In March, the Star Tribune reported on internal documents in which Fairview's CEO wrote that the U "appears to be profiting significantly" from the patient care collaboration while the health system wasn't seeing financial benefits.

Hereford asked if Fairview could trim annual academic support payments, but the university objected and blasted "the depth of mismanagement by Fairview leadership."

"It is alarming to the University that a highly-compensated CEO of a $6 billion-a-year nonprofit health care enterprise cannot articulate a multi-step plan to bring Fairview back to good health," wrote the medical school dean along with Myron Frans, the U's senior vice president for finance, in a joint Oct. 31 letter to Hereford.

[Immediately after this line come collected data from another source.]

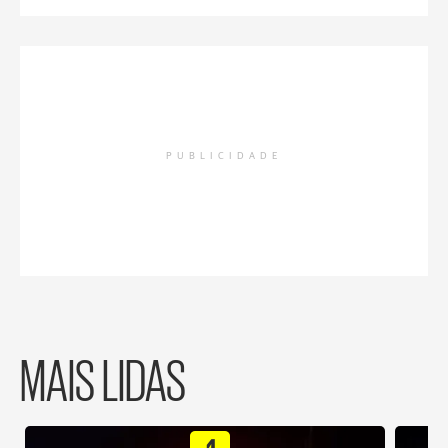
PUBLICIDADE
MAIS LIDAS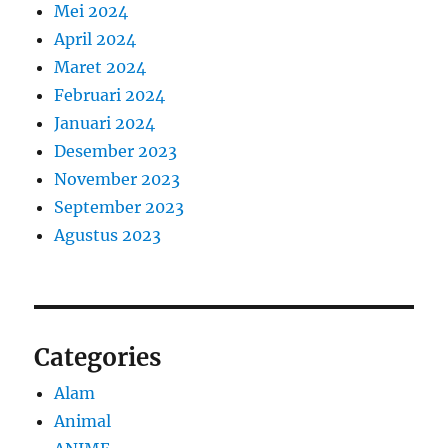
Mei 2024
April 2024
Maret 2024
Februari 2024
Januari 2024
Desember 2023
November 2023
September 2023
Agustus 2023
Categories
Alam
Animal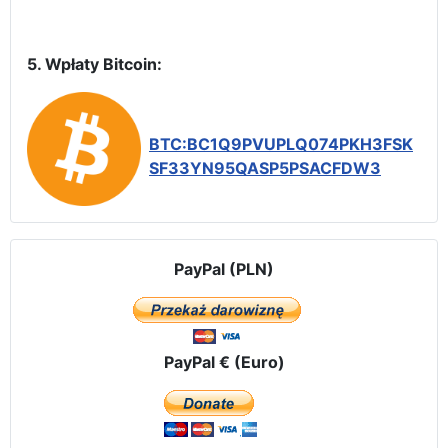
5. Wpłaty Bitcoin:
BTC:BC1Q9PVUPLQ074PKH3FSK
SF33YN95QASP5PSACFDW3
PayPal (PLN)
PayPal € (Euro)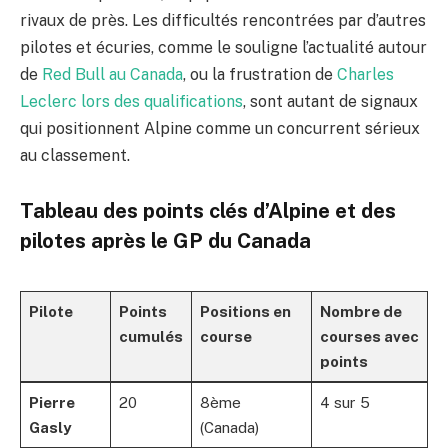
rivaux de près. Les difficultés rencontrées par d’autres
pilotes et écuries, comme le souligne l’actualité autour
de
Red Bull au Canada
, ou la frustration de
Charles
Leclerc lors des qualifications
, sont autant de signaux
qui positionnent Alpine comme un concurrent sérieux
au classement.
Tableau des points clés d’Alpine et des
pilotes après le GP du Canada
Pilote
Points
Positions en
Nombre de
cumulés
course
courses avec
points
Pierre
20
8ème
4 sur 5
Gasly
(Canada)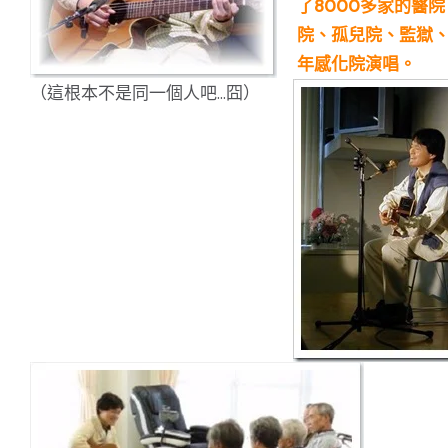
了8000多家的醫
院、孤兒院、監獄
年感化院演唱。
（這根本不是同一個人吧...囧）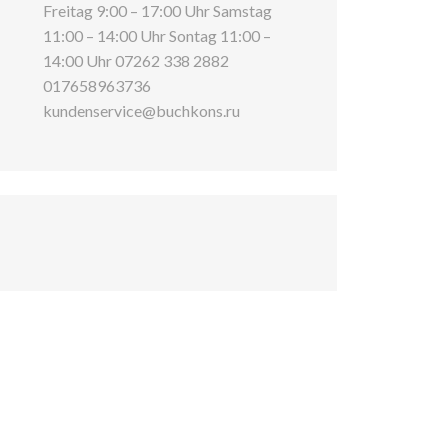
Freitag 9:00 – 17:00 Uhr Samstag
11:00 – 14:00 Uhr Sontag 11:00 –
14:00 Uhr 07262 338 2882
017658963736
kundenservice@buchkons.ru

This month at the regents meeting, Frans spoke of the university needing to resolve its "partner problem." He reiterated the U's interest in obtaining from Fairview control for at least some parts of the sprawling university hospital operations.

In January, the university floated the idea of building a replacement hospital on its West Bank campus — one of many ideas not addressed Thursday in a flurry of statements issued by the involved entities.

"While this may not have been the outcome we desired," Hereford said, "we remain committed to our people and to continue advancing the important work we do every day in caring for those in need."

Timeline of merger attempt

November 2022: Fairview and Sanford announce plans for a merger to create a health system with some 78,000 employees and more than 50 hospitals. The University of Minnesota has opposed the merger because it would shift control of the U's teaching hospital — purchased by Fairview in 1997 — out of state.

January: U proposes resuming control of University of Minnesota Medical Center with $950 million in state funding to acquire and initially operate the hospital.

February: Sanford and Fairview agree to delay their merger timeline from March 31 to May 31 as Attorney General Keith Ellison collected information on the merger.

April: Sanford and Fairview again delay merger in order to provide a 90-day notice of the closing after a request by Ellison's office.

July 27: Both sides announce the merger deal is dead.